TASK INPUTS:
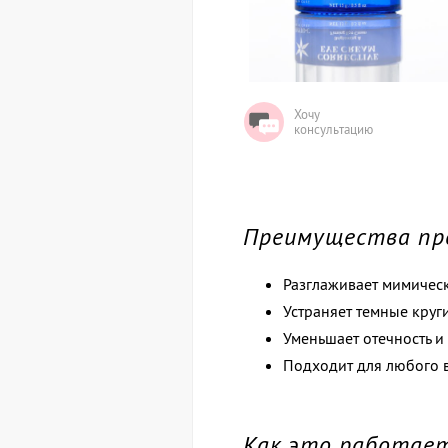
Хочу
консультацию
Преимущества пр
Разглаживает мимичес
Устраняет темные круги
Уменьшает отечность и
Подходит для любого в
Как это работае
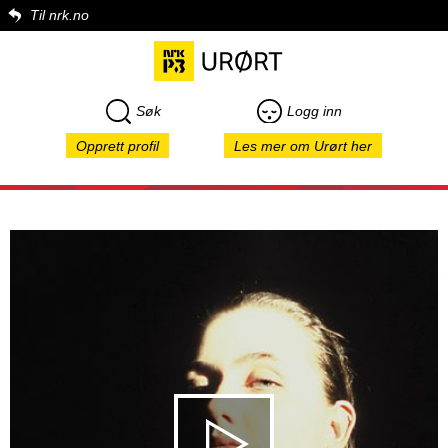
Til nrk.no
Søk
Logg inn
Opprett profil
Les mer om Urørt her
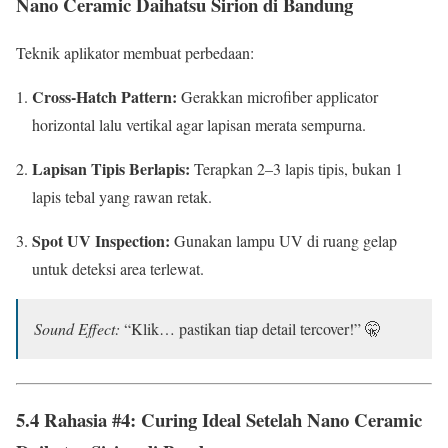
Nano Ceramic Daihatsu Sirion di Bandung
Teknik aplikator membuat perbedaan:
Cross-Hatch Pattern:
Gerakkan microfiber applicator
horizontal lalu vertikal agar lapisan merata sempurna.
Lapisan Tipis Berlapis:
Terapkan 2–3 lapis tipis, bukan 1
lapis tebal yang rawan retak.
Spot UV Inspection:
Gunakan lampu UV di ruang gelap
untuk deteksi area terlewat.
Sound Effect:
“Klik… pastikan tiap detail tercover!” 🤫
5.4 Rahasia #4: Curing Ideal Setelah Nano Ceramic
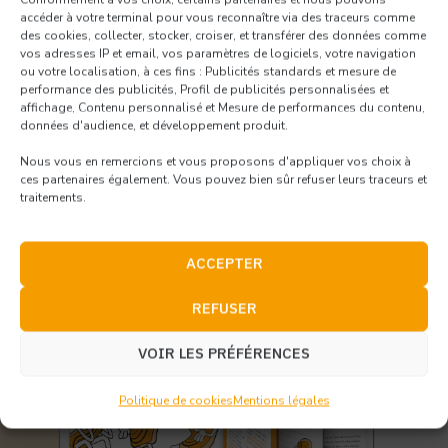
Le recevoir gratuitement
Consulter le cahier
OU
accéder à votre terminal pour vous reconnaître via des traceurs comme
des cookies, collecter, stocker, croiser, et transférer des données comme
vos adresses IP et email, vos paramètres de logiciels, votre navigation
ou votre localisation, à ces fins : Publicités standards et mesure de
SOUTENIR SÉSAME FINANCIÈREMENT
performance des publicités, Profil de publicités personnalisées et
affichage, Contenu personnalisé et Mesure de performances du contenu,
données d'audience, et développement produit.
Nous vous en remercions et vous proposons d'appliquer vos choix à
ces partenaires également. Vous pouvez bien sûr refuser leurs traceurs et
traitements.
ACCEPTER
REFUSER
VOIR LES PRÉFÉRENCES
Politique de cookies
Mentions légales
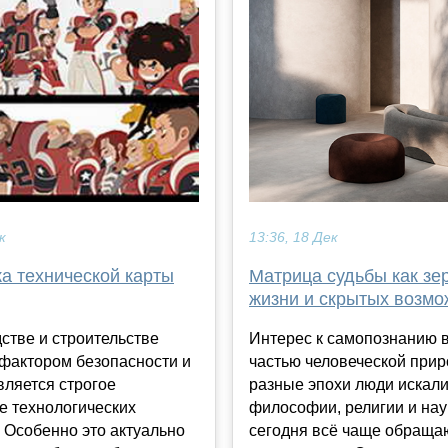
13:36, 18 Дек
к
Матрица судьбы как зе
а технической карты
жизни и скрытых возмо
Интерес к самопознанию 
стве и строительстве
частью человеческой прир
фактором безопасности и
разные эпохи люди искали
вляется строгое
философии, религии и нау
е технологических
сегодня всё чаще обраща
 Особенно это актуально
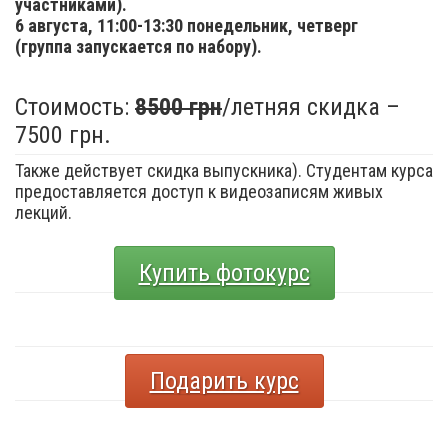
участниками).
6 августа,
11:00-13:30 понедельник, четверг
(группа запускается по набору).
Стоимость:
8500 грн
/летняя скидка –
7500 грн.
Также действует скидка выпускника). Студентам курса
предоставляется доступ к видеозаписям живых
лекций.
Купить фотокурс
Подарить курс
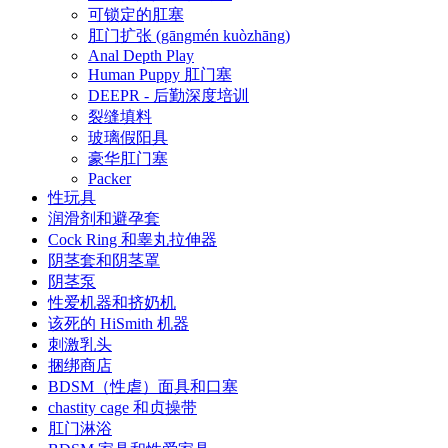
可锁定的肛塞
肛门扩张 (gāngmén kuòzhāng)
Anal Depth Play
Human Puppy 肛门塞
DEEPR - 后勤深度培训
裂缝填料
玻璃假阳具
豪华肛门塞
Packer
性玩具
润滑剂和避孕套
Cock Ring 和睾丸拉伸器
阴茎套和阴茎罩
阴茎泵
性爱机器和挤奶机
该死的 HiSmith 机器
刺激乳头
捆绑商店
BDSM（性虐）面具和口塞
chastity cage 和贞操带
肛门淋浴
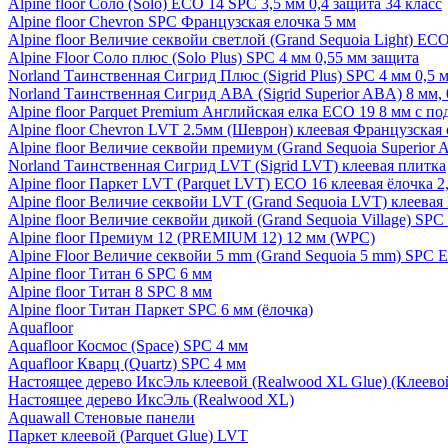
Alpine floor Соло (Solo) ECO 14 SPC 3,5 мм 0,4 защита 34 класс
Alpine floor Chevron SPC Французская елочка 5 мм
Alpine floor Величие секвойи светлой (Grand Sequoia Light) EC
Alpine Floor Соло плюс (Solo Plus) SPC 4 мм 0,55 мм защита
Norland Таинственная Сигрид Плюс (Sigrid Plus) SPC 4 мм 0,5 
Norland Таинственная Сигрид АВА (Sigrid Superior ABA) 8 мм, 
Alpine floor Parquet Premium Английская елка ECO 19 8 мм с п
Alpine floor Chevron LVT 2.5мм (Шеврон) клеевая Французская 
Alpine floor Величие секвойи премиум (Grand Sequoia Superio
Norland Таинственная Сигрид LVT (Sigrid LVT) клеевая плитка
Alpine floor Паркет LVT (Parquet LVT) ECO 16 клеевая ёлочка 2
Alpine floor Величие секвойи LVT (Grand Sequoia LVT) клеева
Alpine floor Величие секвойи дикой (Grand Sequoia Village) SPC
Alpine floor Премиум 12 (PREMIUM 12) 12 мм (WPC)
Alpine Floor Величие секвойи 5 mm (Grand Sequoia 5 mm) SPC 
Alpine floor Титан 6 SPC 6 мм
Alpine floor Титан 8 SPC 8 мм
Alpine floor Титан Паркет SPC 6 мм (ёлочка)
Aquafloor
Aquafloor Космос (Space) SPC 4 мм
Aquafloor Кварц (Quartz) SPC 4 мм
Настоящее дерево ИксЭль клеевой (Realwood XL Glue) (Клеев
Настоящее дерево ИксЭль (Realwood XL)
Aquawall Стеновые панели
Паркет клеевой (Parquet Glue) LVT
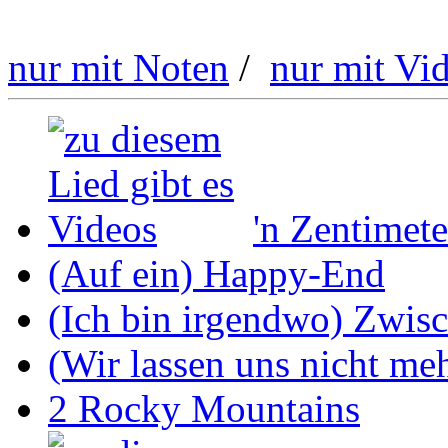
nur mit Noten
/
nur mit Vi
'n Zentimete
(Auf ein) Happy-End
(Ich bin irgendwo) Zwis
(Wir lassen uns nicht mehr
2 Rocky Mountains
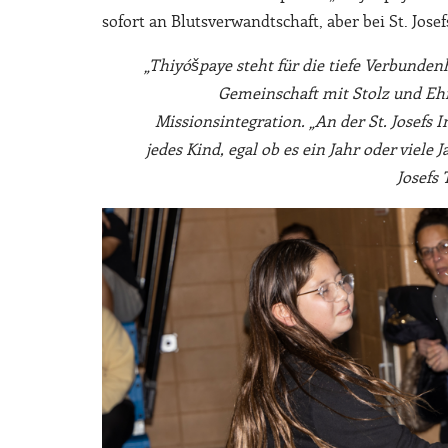
sofort an Blutsverwandtschaft, aber bei St. Jose
„Thiyóšpaye steht für die tiefe Verbundenh
Gemeinschaft mit Stolz und Ehrf
Missionsintegration. „An der St. Josefs 
jedes Kind, egal ob es ein Jahr oder viele J
Josefs 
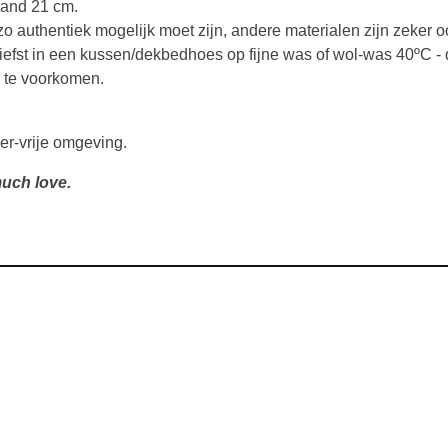
 rand 21 cm.
o authentiek mogelijk moet zijn, andere materialen zijn zeker o
iefst in een kussen/dekbedhoes op fijne was of wol-was 40ºC -
 te voorkomen.
er-vrije omgeving.
uch love.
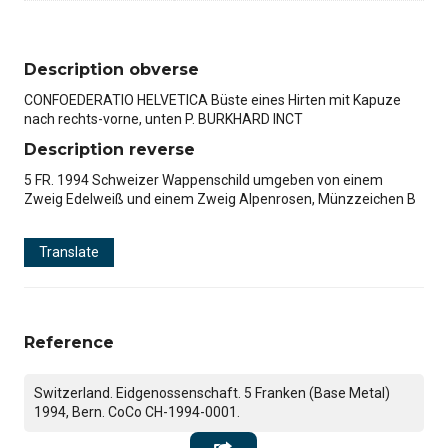
Description obverse
CONFOEDERATIO HELVETICA Büste eines Hirten mit Kapuze
nach rechts-vorne, unten P. BURKHARD INCT
Description reverse
5 FR. 1994 Schweizer Wappenschild umgeben von einem
Zweig Edelweiß und einem Zweig Alpenrosen, Münzzeichen B
Translate
Reference
Switzerland. Eidgenossenschaft. 5 Franken (Base Metal)
1994, Bern. CoCo CH-1994-0001.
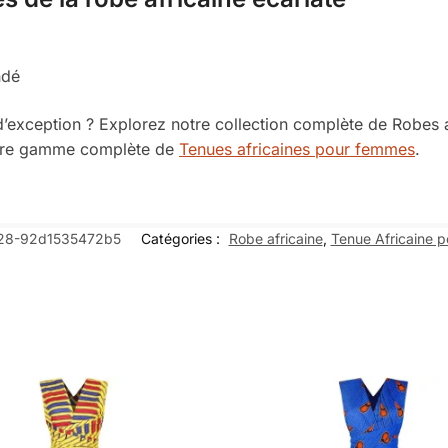
ndé
d’exception ? Explorez notre collection complète de Robes a
notre gamme complète de
Tenues africaines pour femmes
.
28-92d1535472b5
Catégories :
Robe africaine
,
Tenue Africaine 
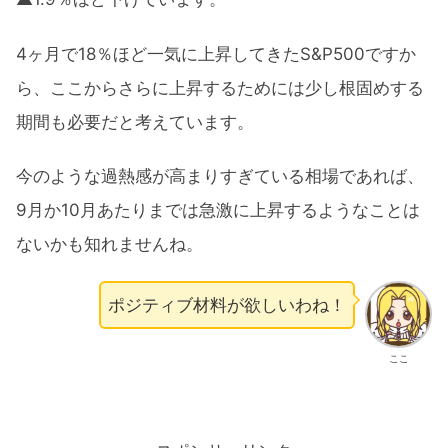
4ヶ月で18％ほど一気に上昇してきたS&P500ですか
ら、ここからさらに上昇するためには少し根固めする
期間も必要だと考えています。
今のような過熱感が高まりすぎている相場であれば、
9月か10月あたりまでは急激に上昇するようなことは
ないかも知れませんね。
ポジティブ材料が欲しいわね！
ここ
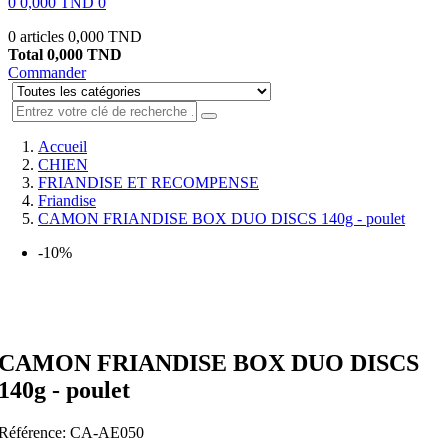
0
0,000 TND
0
0 articles
0,000 TND
Total
0,000 TND
Commander
Accueil
CHIEN
FRIANDISE ET RECOMPENSE
Friandise
CAMON FRIANDISE BOX DUO DISCS 140g - poulet
-10%
CAMON FRIANDISE BOX DUO DISCS
140g - poulet
Référence:
CA-AE050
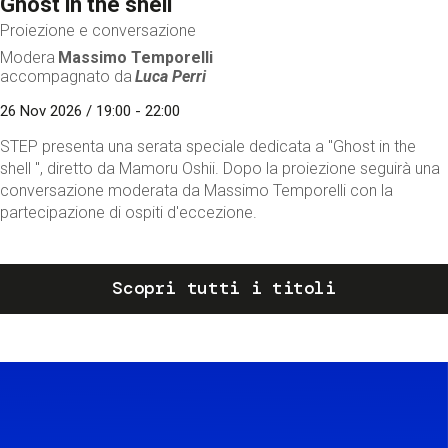
Ghost in the shell
Proiezione e conversazione
Modera
Massimo Temporelli
accompagnato da
Luca Perri
26 Nov 2026 / 19:00 - 22:00
STEP presenta una serata speciale dedicata a "Ghost in the
shell ", diretto da Mamoru Oshii. Dopo la proiezione seguirà una
conversazione moderata da Massimo Temporelli con la
partecipazione di ospiti d'eccezione.
Scopri tutti i titoli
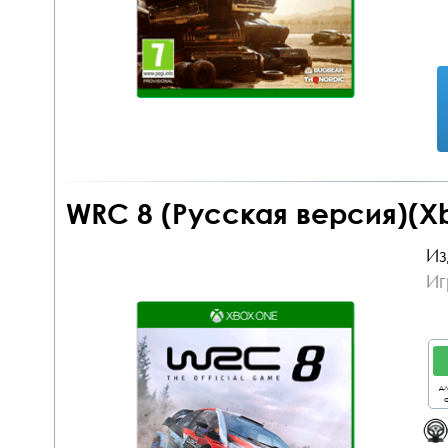
WRC 8 (Русская версия)(Xb
Из
Иг
дл
о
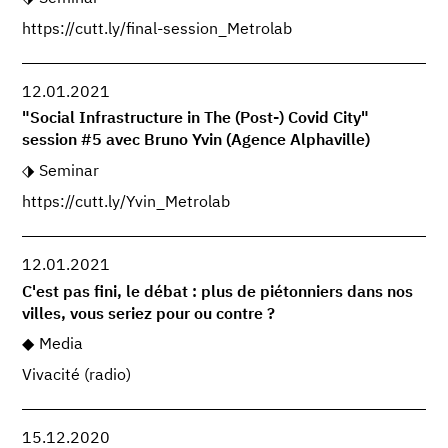
https://cutt.ly/final-session_Metrolab
12.01.2021
"Social Infrastructure in The (Post-) Covid City"
session #5 avec Bruno Yvin (Agence Alphaville)
Seminar
https://cutt.ly/Yvin_Metrolab
12.01.2021
C'est pas fini, le débat : plus de piétonniers dans nos
villes, vous seriez pour ou contre ?
Media
Vivacité (radio)
15.12.2020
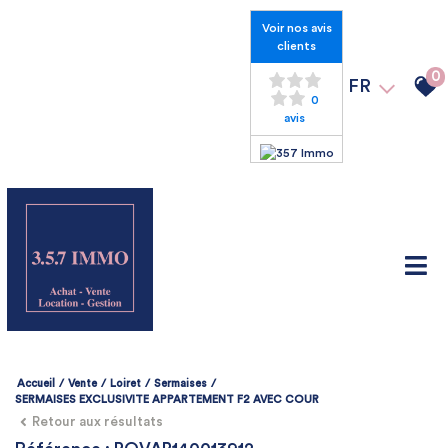
Voir nos avis
clients
0
FR
0
avis
Accueil
Vente
Loiret
Sermaises
SERMAISES EXCLUSIVITE APPARTEMENT F2 AVEC COUR
Retour aux résultats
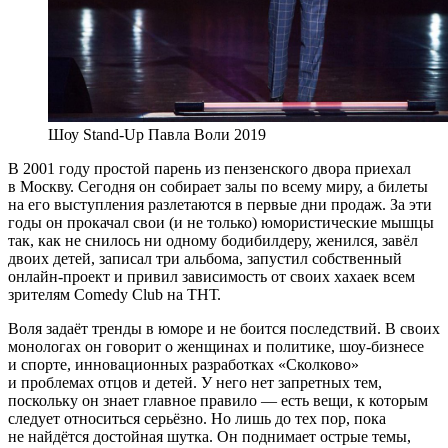
Шоу Stand-Up Павла Воли 2019
В 2001 году простой парень из пензенского двора приехал
в Москву. Сегодня он собирает залы по всему миру, а билеты
на его выступления разлетаются в первые дни продаж. За эти
годы он прокачал свои (и не только) юмористические мышцы
так, как не снилось ни одному бодибилдеру, женился, завёл
двоих детей, записал три альбома, запустил собственный
онлайн-проект и привил зависимость от своих хахаек всем
зрителям Comedy Club на ТНТ.
Воля задаёт тренды в юморе и не боится последствий. В своих
монологах он говорит о женщинах и политике, шоу-бизнесе
и спорте, инновационных разработках «Сколково»
и проблемах отцов и детей. У него нет запретных тем,
поскольку он знает главное правило — есть вещи, к которым
следует относиться серьёзно. Но лишь до тех пор, пока
не найдётся достойная шутка. Он поднимает острые темы,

EXERCISE PROMPT:
If a line in the material above contains the word "données", copy it.

TASK SOLUTION:
des cookies, collecter, stocker, croiser, et transférer des données comme
données d'audience, et développement produit.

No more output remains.